椎名誠氏「日本のおかしさに怒る人が不眠の先駆者になる」
ストレス社会で眠れない人が増えている。とはいえ、この人もそうだったとは驚いた。世界中を旅して、キャンプを楽しみ、酒を飲む。人生を謳歌している豪快作家のイメージがあったからだ。そんな椎名さんが書いた「ぼくは眠れない」(新潮新書)を読むと、ストレス社会に悩むサラリーマンの「生きるヒント」が見えてくる。
――35年間、不眠症なんて驚きました。それを告白し、本を書くキッカケは何だったんですか?
長く付き合いのある編集者がある時、急に「本にしませんか?」って。それで新潮社の「波」という雑誌に連載を書くことにしたんです。
――編集者の方は椎名さんが眠れないことを知っていたんですね。
一緒にあちこち行くじゃないですか。取材旅行ですから、みんなとスケジュールを合わせなければいけない。僕が寝不足だったり、睡眠薬を飲んで寝すぎたり、とか知っているんですね。
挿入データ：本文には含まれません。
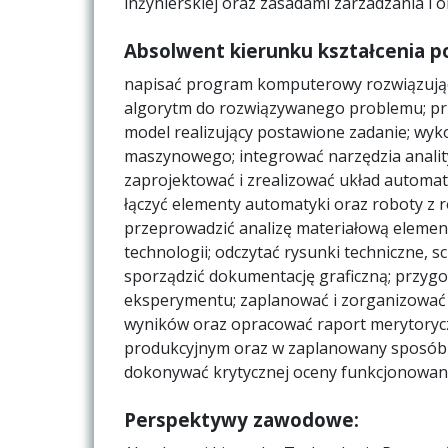
inżynierskiej oraz zasadami zarzadzania i o
Absolwent kierunku kształcenia po
napisać program komputerowy rozwiązujący
algorytm do rozwiązywanego problemu; prz
model realizujący postawione zadanie; wyk
maszynowego; integrować narzędzia anality
zaprojektować i zrealizować układ automat
łączyć elementy automatyki oraz roboty z 
przeprowadzić analizę materiałową element
technologii; odczytać rysunki techniczne, 
sporządzić dokumentację graficzną; przyg
eksperymentu; zaplanować i zorganizować p
wyników oraz opracować raport merytorycz
produkcyjnym oraz w zaplanowany sposób p
dokonywać krytycznej oceny funkcjonowania
Perspektywy zawodowe:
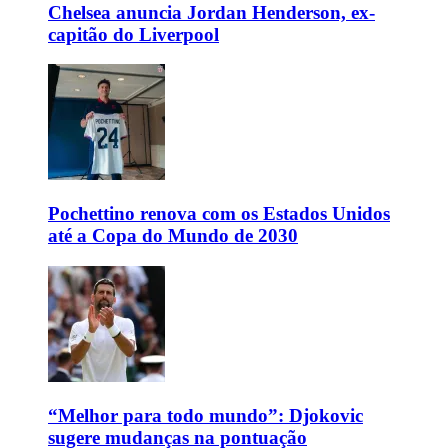
Chelsea anuncia Jordan Henderson, ex-
capitão do Liverpool
Pochettino renova com os Estados Unidos
até a Copa do Mundo de 2030
“Melhor para todo mundo”: Djokovic
sugere mudanças na pontuação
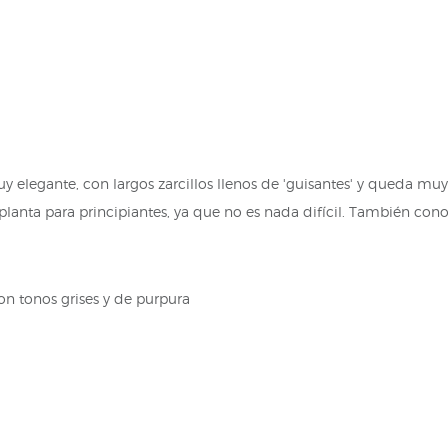
y elegante, con largos zarcillos llenos de 'guisantes' y queda mu
lanta para principiantes, ya que no es nada difícil. También cono
con tonos grises y de purpura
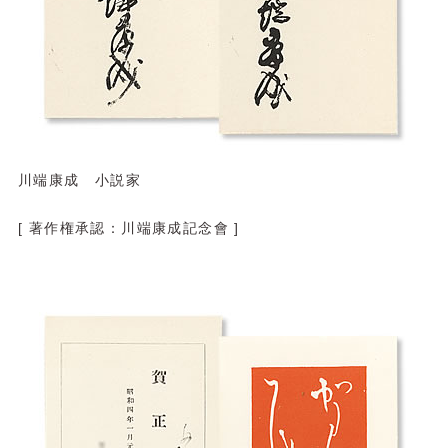
川端康成 小説家
[ 著作権承認：川端康成記念會 ]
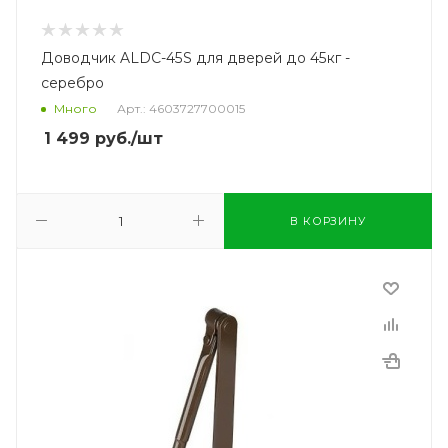
Доводчик ALDC-45S для дверей до 45кг -
серебро
Много
Арт.: 4603727700015
1 499
руб.
/шт
В КОРЗИНУ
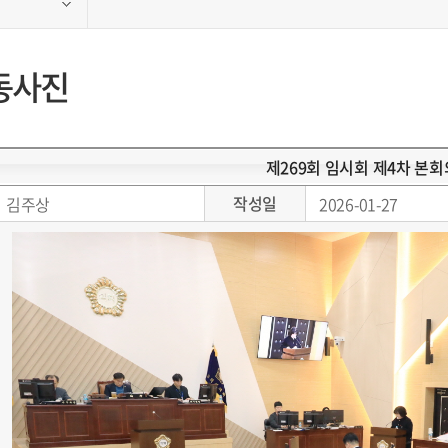
동사진
제269회 임시회 제4차 본회
작성일
김주상
2026-01-27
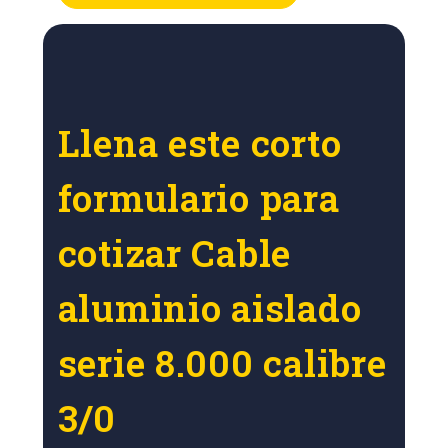
Llena este corto
formulario para
cotizar Cable
aluminio aislado
serie 8.000 calibre
3/0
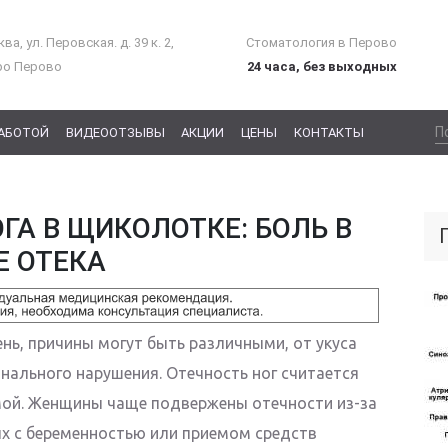
ва, ул. Перовская. д. 39 к. 2,
Стоматология в Перово
ро Перово
24 часа, без выходных
РАБОТОЙ
ВИДЕООТЗЫВЫ
АКЦИИ
ЦЕНЫ
КОНТАКТЫ
ГА В ЩИКОЛОТКЕ: БОЛЬ В
Е ОТЕКА
нь, причины могут быть различными, от укуса
нального нарушения. Отечность ног считается
ой. Женщины чаще подвержены отечности из-за
х с беременностью или приемом средств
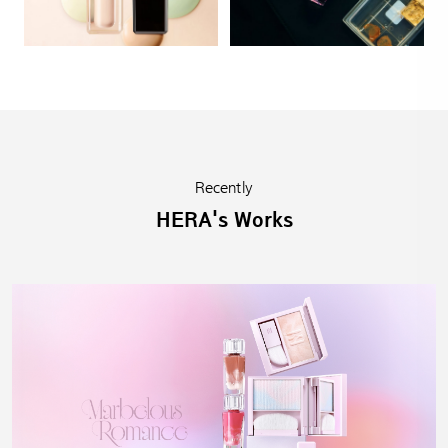
Recently
HERA's Works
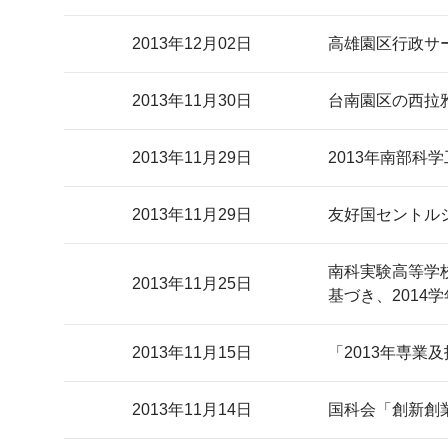
2013年12月02日
高雄園区行政サ
2013年11月30日
台南園区の西拉
2013年11月29日
2013年南部科
2013年11月29日
友好国セントル
南科実験高等学
2013年11月25日
基づき、201
2013年11月15日
「2013年専
2013年11月14日
国科会「創新創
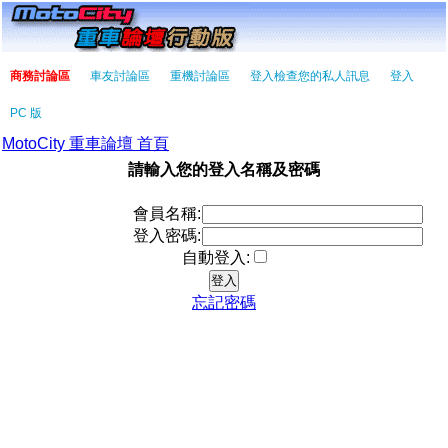
商務討論區
車友討論區
重機討論區
登入檢查您的私人訊息
登入
PC 版
MotoCity 重車論壇 首頁
請輸入您的登入名稱及密碼
會員名稱:
登入密碼:
自動登入:
忘記密碼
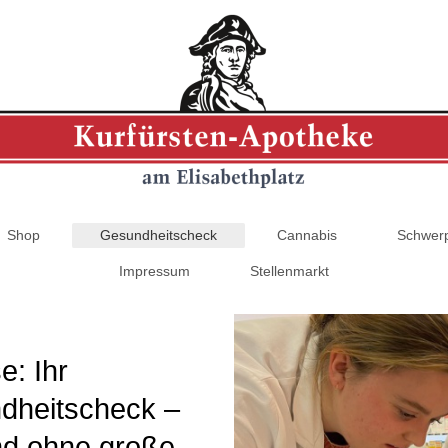
Shop
Gesundheitscheck
Cannabis
Schwer
Impressum
Stellenmarkt
e: Ihr
dheitscheck –
und ohne große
――でも、不眠症をテーマにするのはなかなか勇気もいるし、難しいですよね。
35年不眠症といっても、ずっと眠れないわけじゃなくて、大波小波、急流、激流、あるいはたまり水みたいなこともあって、いろいろなんです。それで、こういうのって何だろうなあって、さまざまな本を読んだんですが、学者の文章ってのはわかりにくいね。特に脳の分野ね。世の中、不況になってストレス社会になって、違う角度からアプローチする不眠症の本も出てきました。翻訳本もありますね。でも、面白くないんですよ。何でだろうと考えて、気づいたんです。書いている人は不眠症でも何でもないんだと。足が痛くない人がこういう痛みがありますって書いてもリアリティーがないのでカッカする。僕は当事者ですからね。だったら、アカデミカルな論旨じゃなくていいから自分で書いてみようと。もしかしたら自分の不眠解消になるかもしれない。少なくとも、人間はなぜ不眠症になるのか。そういう明確な視点で文献を読んでみよう。そうすれば、糸口が見えるかもしれない。ささやかな期待を持って書いたんですね。
――もちろん、これといったすごい処方箋や解決方法があるわけじゃない。今なお悶々とされている。そういうこともすべて、本には正直に書かれていますね。
すごく素直に書きましたよ。わからないものはわからないと。書き終わって不眠症が治ったわけじゃないけど、なぜ眠れないのかということが僕なりに朦朧ではあるけれどもわかってきましたね。完治を求めていませんし、多分、完治しない。だから、僕は焦らなくなりました。別に不眠を楽しんでいるわけじゃないけど、付き合っていますよ。ただし、僕の不眠は軽度の甘ったれ不眠でね。人間の体質、性格、環境、条件にもよりますが、いい不眠と悪い不眠があります。悪い不眠は放っておくと鬱につながる。僕が思うに、人間の根源的な問いですね。何を考え、何に向かって生きていくのか。そういうことを明確に確立していれば鬱にならない。鬱につながらない不眠であれば、神経痛と付き合うような感覚でやっていけばいいと思いますけどね。
▽しいな・まこと 1944年6月生まれ。作家、エッセイスト。「わしらは怪しい探険隊」「アド・バード」など著書多数。近著で自身の不眠症格闘記である「ぼくは眠れない」が大きな話題に。